Later in March the governor’s office solicited bids for a new education consultant to help with reopening schools and long-term policy planning.

ILO put in an initial bid of $8.8 million to do the work, while a rival firm with a two-decade track record in Rhode Island — WestEd — said it would cost only $936,000.

With the numbers so far apart, state officials reworked their request and asked for revised bids. On May 7, ILO lowered its bid to $6.5 million — but that was still far higher than WestEd’s revised bid of $3.5 million.

By late May, a four-member state review panel that included North Providence Mayor Charlie Lombardi abandoned the competitive procurement process and proposed splitting the work between the two firms. ILO got a contract for up to $5.2 million to help K-12 schools, while WestEd got $926,000 to help colleges.

The governor has emphasized that ILO is billing the state hourly for its services — at a rate of $223 an hour — and he expects the final price tag for the contract to come in “far below” the $5.2 million maximum.

Spokespersons for both organizations as well as the governor’s office have distanced Chiefs for Change and Magee from the bidding process that led to ILO’s selection. In a letter to legislators last week, McKee said Magee “has no past or current financial interest or management role in ILO,” and ILO’s spokesperson said Magee “did not participate in the preparation or submission of this proposal.”

In his letter to lawmakers, McKee said ILO “currently works with large-scale and small-scale school districts throughout the country.” When Target 12 asked for a list of the other states where ILO is working, however, a spokesperson for the company said: “It is ILO’s policy not to share the names of its clients.”

By the way, McKee’s friend Mike Magee previously was CEO of 50CAN, an organization whose sole purpose was to promote charter schools. New York BATS were none too happy with Rafal-Baer when she worked as Assistant Commissioner of Education in that state and was known as the state’s ”teacher evaluation czar.”. One of them wrote:

In reality, Dr. Rafal-Baer’s policies in NY were met with deep resistance, found “arbitrary and capricious” in state Supreme Court and suspended after costing taxpayers untold millions.

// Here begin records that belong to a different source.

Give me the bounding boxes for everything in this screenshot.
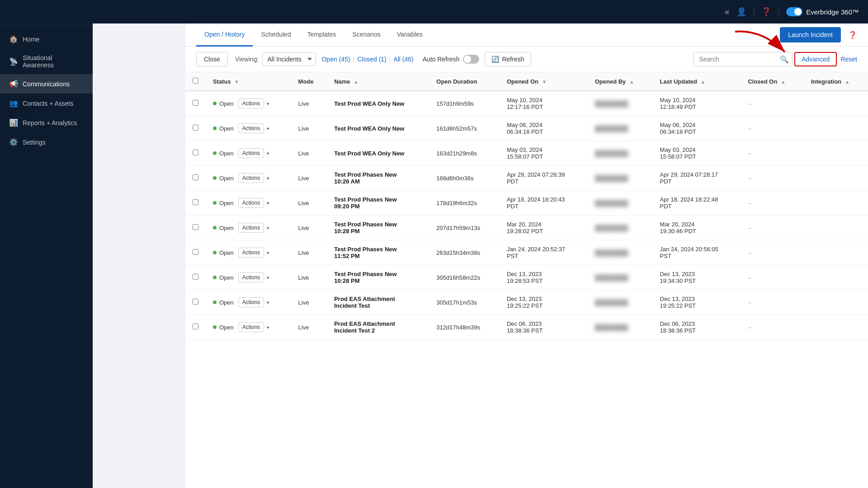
header-last-updated[interactable]: Last Updated ▲ xyxy=(653,72,741,91)
row-select-checkbox[interactable] xyxy=(193,100,198,106)
actions-chevron-icon[interactable]: ▾ xyxy=(267,300,269,305)
auto-refresh-toggle[interactable] xyxy=(463,55,479,64)
actions-button[interactable]: Actions xyxy=(238,272,264,282)
contacts-assets-icon: 👥 xyxy=(9,99,17,108)
tab-help-icon[interactable]: ❓ xyxy=(848,31,857,39)
settings-icon: ⚙️ xyxy=(9,138,17,146)
row-name: Test Prod Phases New09:20 PM xyxy=(327,191,429,216)
tab-scenarios[interactable]: Scenarios xyxy=(344,23,388,47)
row-integration xyxy=(804,166,868,191)
row-status: Open Actions ▾ xyxy=(206,240,291,265)
sidebar-item-label-contacts-assets: Contacts + Assets xyxy=(23,100,73,107)
table-row: Open Actions ▾ Live Test Prod Phases New… xyxy=(185,191,868,216)
user-icon[interactable]: 👤 xyxy=(736,7,746,17)
row-checkbox xyxy=(185,315,206,340)
row-opened-by: ████████ xyxy=(588,91,653,116)
status-open-text: Open xyxy=(219,274,234,281)
actions-button[interactable]: Actions xyxy=(238,173,264,183)
row-opened-by: ████████ xyxy=(588,166,653,191)
sidebar-item-contacts-assets[interactable]: 👥 Contacts + Assets xyxy=(0,94,93,113)
actions-chevron-icon[interactable]: ▾ xyxy=(267,126,269,131)
row-select-checkbox[interactable] xyxy=(193,324,198,329)
actions-chevron-icon[interactable]: ▾ xyxy=(267,101,269,106)
row-select-checkbox[interactable] xyxy=(193,224,198,230)
filter-closed[interactable]: Closed (1) xyxy=(357,56,387,63)
row-closed-on: – xyxy=(741,265,803,290)
actions-chevron-icon[interactable]: ▾ xyxy=(267,201,269,206)
viewing-select[interactable]: All Incidents My Incidents Archived xyxy=(262,52,316,66)
actions-button[interactable]: Actions xyxy=(238,297,264,307)
actions-chevron-icon[interactable]: ▾ xyxy=(267,275,269,280)
sidebar-item-reports-analytics[interactable]: 📊 Reports + Analytics xyxy=(0,113,93,132)
tab-open-history[interactable]: Open / History xyxy=(196,23,253,47)
filter-all[interactable]: All (46) xyxy=(393,56,413,63)
tab-templates[interactable]: Templates xyxy=(299,23,344,47)
actions-button[interactable]: Actions xyxy=(238,198,264,208)
row-select-checkbox[interactable] xyxy=(193,249,198,255)
sidebar-item-settings[interactable]: ⚙️ Settings xyxy=(0,132,93,152)
row-status: Open Actions ▾ xyxy=(206,91,291,116)
actions-button[interactable]: Actions xyxy=(238,248,264,258)
actions-chevron-icon[interactable]: ▾ xyxy=(267,250,269,255)
row-mode: Live xyxy=(291,91,327,116)
row-name: Prod EAS AttachmentIncident Test 2 xyxy=(327,315,429,340)
sidebar-item-situational-awareness[interactable]: 📡 Situational Awareness xyxy=(0,49,93,74)
tab-variables[interactable]: Variables xyxy=(389,23,431,47)
brand-toggle[interactable] xyxy=(786,7,802,16)
row-select-checkbox[interactable] xyxy=(193,199,198,205)
help-icon[interactable]: ❓ xyxy=(761,7,771,17)
header-closed-on[interactable]: Closed On ▲ xyxy=(741,72,803,91)
launch-incident-button[interactable]: Launch Incident xyxy=(780,27,841,42)
actions-button[interactable]: Actions xyxy=(238,223,264,233)
refresh-button[interactable]: 🔄 Refresh xyxy=(485,52,531,66)
status-dot xyxy=(213,102,217,105)
select-all-checkbox[interactable] xyxy=(193,78,198,84)
advanced-button[interactable]: Advanced xyxy=(794,52,837,66)
actions-button[interactable]: Actions xyxy=(238,322,264,332)
filter-open[interactable]: Open (45) xyxy=(321,56,350,63)
header-name[interactable]: Name ▲ xyxy=(327,72,429,91)
status-dot xyxy=(213,201,217,205)
actions-chevron-icon[interactable]: ▾ xyxy=(267,176,269,181)
row-name: Test Prod WEA Only New xyxy=(327,116,429,141)
actions-chevron-icon[interactable]: ▾ xyxy=(267,225,269,230)
row-select-checkbox[interactable] xyxy=(193,125,198,131)
search-icon[interactable]: 🔍 xyxy=(780,55,789,64)
status-open-text: Open xyxy=(219,100,234,107)
row-status: Open Actions ▾ xyxy=(206,191,291,216)
auto-refresh-group: Auto Refresh xyxy=(423,55,480,64)
collapse-icon[interactable]: « xyxy=(725,7,729,17)
header-mode: Mode xyxy=(291,72,327,91)
actions-button[interactable]: Actions xyxy=(238,148,264,158)
close-button[interactable]: Close xyxy=(196,52,228,66)
row-last-updated: Jan 24, 2024 20:56:05 PST xyxy=(653,240,741,265)
row-name: Test Prod Phases New10:28 PM xyxy=(327,265,429,290)
tab-scheduled[interactable]: Scheduled xyxy=(253,23,299,47)
sidebar-item-home[interactable]: 🏠 Home xyxy=(0,29,93,49)
row-select-checkbox[interactable] xyxy=(193,299,198,305)
search-input[interactable] xyxy=(693,52,793,66)
sidebar-item-label-communications: Communications xyxy=(23,80,70,88)
toolbar: Close Viewing: All Incidents My Incident… xyxy=(185,47,868,72)
header-status[interactable]: Status ▼ xyxy=(206,72,291,91)
actions-chevron-icon[interactable]: ▾ xyxy=(267,325,269,330)
header-opened-by[interactable]: Opened By ▲ xyxy=(588,72,653,91)
tabs-bar: Open / History Scheduled Templates Scena… xyxy=(185,23,868,47)
sidebar-item-label-home: Home xyxy=(23,36,39,43)
row-opened-by: ████████ xyxy=(588,290,653,315)
actions-chevron-icon[interactable]: ▾ xyxy=(267,151,269,156)
sidebar-item-communications[interactable]: 📢 Communications xyxy=(0,74,93,94)
header-integration[interactable]: Integration ▲ xyxy=(804,72,868,91)
row-opened-on: Apr 18, 2024 18:20:43 PDT xyxy=(500,191,588,216)
refresh-icon: 🔄 xyxy=(491,56,499,63)
row-select-checkbox[interactable] xyxy=(193,150,198,155)
row-last-updated: Apr 29, 2024 07:28:17 PDT xyxy=(653,166,741,191)
row-select-checkbox[interactable] xyxy=(193,174,198,180)
actions-button[interactable]: Actions xyxy=(238,99,264,108)
header-opened-on[interactable]: Opened On ▼ xyxy=(500,72,588,91)
actions-button[interactable]: Actions xyxy=(238,123,264,133)
reset-link[interactable]: Reset xyxy=(840,56,857,63)
tabs-left: Open / History Scheduled Templates Scena… xyxy=(196,23,431,46)
row-status: Open Actions ▾ xyxy=(206,216,291,240)
row-select-checkbox[interactable] xyxy=(193,274,198,280)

Achievement gaps and school segregation widened, and teacher workforce morale has tanked, with untested, top-down initiatives the biggest reported driver of workplace stress by far.

In response to the criticism of the grant to the newly-minted ILO, Governor McKee wrote a letter to legislative leaders defending his decision to award the contract.

“While ILO is newly organized as a Rhode Island-based business, its team members have worked together for years and have an extensive background working in Rhode Island and throughout the country on education consulting projects,” McKee wrote. He noted that ILO’s managing partner – Julia Rafal-Baer, who owns a majority stake in the firm – is a Cranston resident…

But McKee didn’t mention that ILO’s proposed hourly rate for the work still totaled $228 an hour, compared to $123 for WestEd — meaning the bids were still nearly $3 million apart. Those numbers are too small and blurry to read in the supporting documents sent by the governor’s office. (Target 12 has separate copies of the original.)

In another section of the report, McKee also downplayed the overall price tag of the ILO contract, saying he doubted the firm would end up billing taxpayers for that much money in the end.

“To avoid unnecessary spending, the contract is to be billed hourly up to the amount of $5.1 million instead of a fixer retainer fee,” McKee wrote. “Based on ILO’s billable hours for work performed since the beginning of July 2021 when the contract began, we expect to remain far below this cap.”

Why teach for peanuts when you can be paid $228 an hour as a consultant? If you know the right people.